In 2016, the economy expanded at an annual rate of 1.6 percent, the weakest performance in five years. Even as economies in Europe and Asia show signs of life after years of stagnation or outright recession, expectations for faster growth soon in the United States have ebbed. Both the Federal Reserve and the Congressional Budget Office have projected a pace of less than 2 percent in the long run.

Since mid-March, yields on the benchmark 10-year Treasury bond have fallen from 2.62 percent to 2.28 percent on Tuesday, a sign that traders are discounting the likelihood of a sudden pickup in growth.

An analysis of Mr. Trump’s tax plan by the bipartisan, nonprofit Committee for a Responsible Federal Budget estimated that the federal debt would rise by $5.5 trillion over the first decade. Even if lower taxes encouraged people to save and invest more, the huge government deficits created by the budget would crowd out private investors and offset some of those direct effects, several economists said.

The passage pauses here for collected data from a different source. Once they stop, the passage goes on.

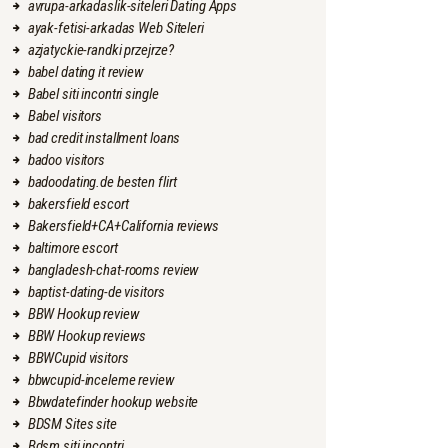
avrupa-arkadaslik-siteleri Dating Apps
ayak-fetisi-arkadas Web Siteleri
azjatyckie-randki przejrze?
babel dating it review
Babel siti incontri single
Babel visitors
bad credit installment loans
badoo visitors
badoodating.de besten flirt
bakersfield escort
Bakersfield+CA+California reviews
baltimore escort
bangladesh-chat-rooms review
baptist-dating-de visitors
BBW Hookup review
BBW Hookup reviews
BBWCupid visitors
bbwcupid-inceleme review
Bbwdatefinder hookup website
BDSM Sites site
Bdsm siti incontri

Alan D. Viard, a tax expert at the American Enterprise Institute, a conservative research organization in Washington, said he and other researchers had repeatedly found that “deficit-financed tax cuts were usually harmful to growth.”

Cutting the tax on investment income, for example, delivers the most bang for the buck, Mr. Viard said, but unless the lost revenue is made up through increases in other taxes or spending cuts, the deficit will balloon and economic growth will suffer.

Previous presidents have not had a lot of success using tax cuts to spur growth. “The historical record is pretty clear that large tax cuts don’t pay for themselves through economic growth,” said Michael J. Graetz, a professor of tax law at Columbia University.

The 1981 tax cut that President Ronald Reagan pushed through did provide a short jolt to the economy, Mr. Graetz said, but he pointed out that the administration was compelled to raise taxes in 1982 and 1984 to keep the deficit under control.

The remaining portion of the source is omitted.